Hi. My name is MichelleM. How can I help you today?
Hi MichelleM. My name is Gimme.
And how can I help you today, Gimme?
I'm not sure if you can, MichelleM.
I can certainly try. What seems to be the problem?
I am sad, MichelleM. I am very, very sad.
I see. What seems to be the problem?
A little depressed.
How can I help?
To be honest I think I'm experiencing all seven of Kubler-Ross's stages of grief. Simultaneously.
Is this to do with your O2 account, Gimme?
What seems to be the problem?
It's my iPhone, MichelleM.
What seems to be the problem with your iPhone?
I left it in the studio for like five minutes and some fucker swiped it.
I'll have to ask you to refrain from coarse language, Gimme.
That's okay. So your phone was stolen?
I can block your phone from here.
Thank you. Can you make it explode in their thieving mitts, leaving them with bloodied burnt stumps where their hands used to be? Like in Iran? But technoligacallier?
Isn't that kind of racist?
Perhaps it's a feature you could consider adding. People would probably pay a little extra for that kind of thing.
I will pass on your suggestion.
Do you have insurance?
I do not. I don't believe in insurance.
You don't believe in it?
I think there's something weird and wrong about laying a wager on one's own misfortune.
Oh. I see from your account that you are not due for an upgrade until 07/12. But you can get a free replacement sim card in any O2 store or I can have one sent to your address. You will able to use this in most phones.
Okay. How much will a new iPhone 4 cost?
If you purchase online it will cost €697.
I said if you purchase online it will cost €697.
How about if I purchase offline?
If you buy from an O2 store it will cost €729.
I thought it might be less.
I can't afford that.
Yes. I'm sure a friend or relation has a phone that you could use until your upgrade status changes.
You're probably right.
Is there anything else I can help you with today?
I don't think so.
Would you like me to post you a replacement sim card?
No, thank you, I'll go to a shop.
Okay. Have a good day. Goodbye.
I just had an idea.
What is your idea?
Lots of iPhones get stolen, right?
I suppose they do.
And then the thieving bastards wipe them and sell them to people for cheap, right?
So all I have to do is find someone to sell me a cheap stolen iPhone, meet him, smash his face to a sticky pulp, and take the iPhone.
I'm not sure that's such a good idea.
I know what you're thinking, MIchelleM. It's unlikely that that would be my iPhone, or the guy who stole my iPhone. But it would be like a kind of karma. The circle of life, if you will. Have you seen The Lion King?
Did you like it?
I would advice against this course of action, Gimme.
But it was your idea!
No it wasn't.
Okay, well you gave me the idea.
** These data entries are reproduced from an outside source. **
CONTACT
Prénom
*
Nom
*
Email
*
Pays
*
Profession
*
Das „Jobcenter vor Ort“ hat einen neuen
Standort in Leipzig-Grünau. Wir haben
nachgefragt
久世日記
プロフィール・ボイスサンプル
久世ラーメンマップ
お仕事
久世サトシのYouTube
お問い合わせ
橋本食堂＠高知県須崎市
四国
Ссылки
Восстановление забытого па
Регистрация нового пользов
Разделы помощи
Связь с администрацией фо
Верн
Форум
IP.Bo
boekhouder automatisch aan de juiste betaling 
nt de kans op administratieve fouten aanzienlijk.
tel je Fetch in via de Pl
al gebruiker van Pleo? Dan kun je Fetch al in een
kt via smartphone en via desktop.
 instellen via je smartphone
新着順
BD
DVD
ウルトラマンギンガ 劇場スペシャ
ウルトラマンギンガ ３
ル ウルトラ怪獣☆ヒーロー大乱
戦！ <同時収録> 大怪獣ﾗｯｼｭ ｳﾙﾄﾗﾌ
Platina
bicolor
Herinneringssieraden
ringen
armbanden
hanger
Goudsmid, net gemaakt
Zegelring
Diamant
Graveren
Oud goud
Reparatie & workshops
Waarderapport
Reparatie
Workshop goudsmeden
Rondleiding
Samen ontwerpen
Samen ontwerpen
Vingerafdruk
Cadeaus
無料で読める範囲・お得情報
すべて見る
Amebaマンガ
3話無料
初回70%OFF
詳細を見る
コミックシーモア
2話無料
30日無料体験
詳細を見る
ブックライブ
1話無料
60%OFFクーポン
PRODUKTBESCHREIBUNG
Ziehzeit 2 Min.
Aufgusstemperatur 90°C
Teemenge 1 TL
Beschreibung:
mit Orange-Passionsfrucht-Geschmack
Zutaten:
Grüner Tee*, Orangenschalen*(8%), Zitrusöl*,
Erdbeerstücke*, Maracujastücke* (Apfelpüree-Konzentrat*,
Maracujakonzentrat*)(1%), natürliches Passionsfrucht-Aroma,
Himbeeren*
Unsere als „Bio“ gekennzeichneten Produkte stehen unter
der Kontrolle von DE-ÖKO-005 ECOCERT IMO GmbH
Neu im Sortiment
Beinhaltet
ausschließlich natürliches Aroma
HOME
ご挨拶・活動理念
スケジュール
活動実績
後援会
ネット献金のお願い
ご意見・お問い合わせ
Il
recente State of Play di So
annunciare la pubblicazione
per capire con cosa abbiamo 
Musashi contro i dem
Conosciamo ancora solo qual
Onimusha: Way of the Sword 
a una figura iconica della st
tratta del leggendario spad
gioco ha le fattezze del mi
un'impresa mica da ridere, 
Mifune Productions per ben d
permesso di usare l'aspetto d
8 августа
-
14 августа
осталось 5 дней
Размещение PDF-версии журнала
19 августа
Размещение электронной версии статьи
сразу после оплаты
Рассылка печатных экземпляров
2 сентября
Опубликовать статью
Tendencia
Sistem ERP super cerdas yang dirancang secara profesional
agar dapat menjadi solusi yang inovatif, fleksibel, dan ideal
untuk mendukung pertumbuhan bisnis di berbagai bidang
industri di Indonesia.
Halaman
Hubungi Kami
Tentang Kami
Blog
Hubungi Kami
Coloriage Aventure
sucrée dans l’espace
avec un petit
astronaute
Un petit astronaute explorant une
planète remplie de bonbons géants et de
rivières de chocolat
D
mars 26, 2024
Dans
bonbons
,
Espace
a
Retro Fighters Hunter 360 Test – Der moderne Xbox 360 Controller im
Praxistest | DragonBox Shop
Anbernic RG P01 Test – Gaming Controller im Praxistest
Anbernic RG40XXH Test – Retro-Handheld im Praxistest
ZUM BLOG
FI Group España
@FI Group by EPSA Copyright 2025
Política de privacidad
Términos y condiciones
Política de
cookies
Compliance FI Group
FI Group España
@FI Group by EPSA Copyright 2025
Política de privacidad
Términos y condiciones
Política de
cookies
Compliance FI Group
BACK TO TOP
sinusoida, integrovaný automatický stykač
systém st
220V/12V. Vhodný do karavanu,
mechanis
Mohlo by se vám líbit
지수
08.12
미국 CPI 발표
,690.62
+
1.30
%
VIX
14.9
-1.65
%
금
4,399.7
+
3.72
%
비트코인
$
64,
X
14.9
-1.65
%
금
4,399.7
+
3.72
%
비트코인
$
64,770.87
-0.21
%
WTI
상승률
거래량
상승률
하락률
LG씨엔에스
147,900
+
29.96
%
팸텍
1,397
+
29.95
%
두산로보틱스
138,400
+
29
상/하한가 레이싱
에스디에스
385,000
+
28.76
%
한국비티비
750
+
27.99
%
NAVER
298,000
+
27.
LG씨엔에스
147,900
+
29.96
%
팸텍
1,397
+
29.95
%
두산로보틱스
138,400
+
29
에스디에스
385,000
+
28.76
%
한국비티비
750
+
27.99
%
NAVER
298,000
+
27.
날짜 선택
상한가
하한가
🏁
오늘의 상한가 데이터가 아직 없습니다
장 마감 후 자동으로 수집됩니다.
And you like The Lion King. So on some level you approve.
I don't. I would advise against this course of action.
Okay, sure. You have to say that. They probably have some corporate monster standing over your shoulder checking on everything you write. I understand.
I just don't think it's a very good idea, Gimme.
Is there anything else I can help you with?
I'm not going to do that. I'll just get a phone off someone else until my upgrade. *wink*.
Is there anything else I can help you with, Gimme?
No, that's it. *wink*
Okay. Have a good day. Gimme. Goodbye.
I'll have a 'smashing' day, MichelleM. *wink* Thanks for all your help. And ideas.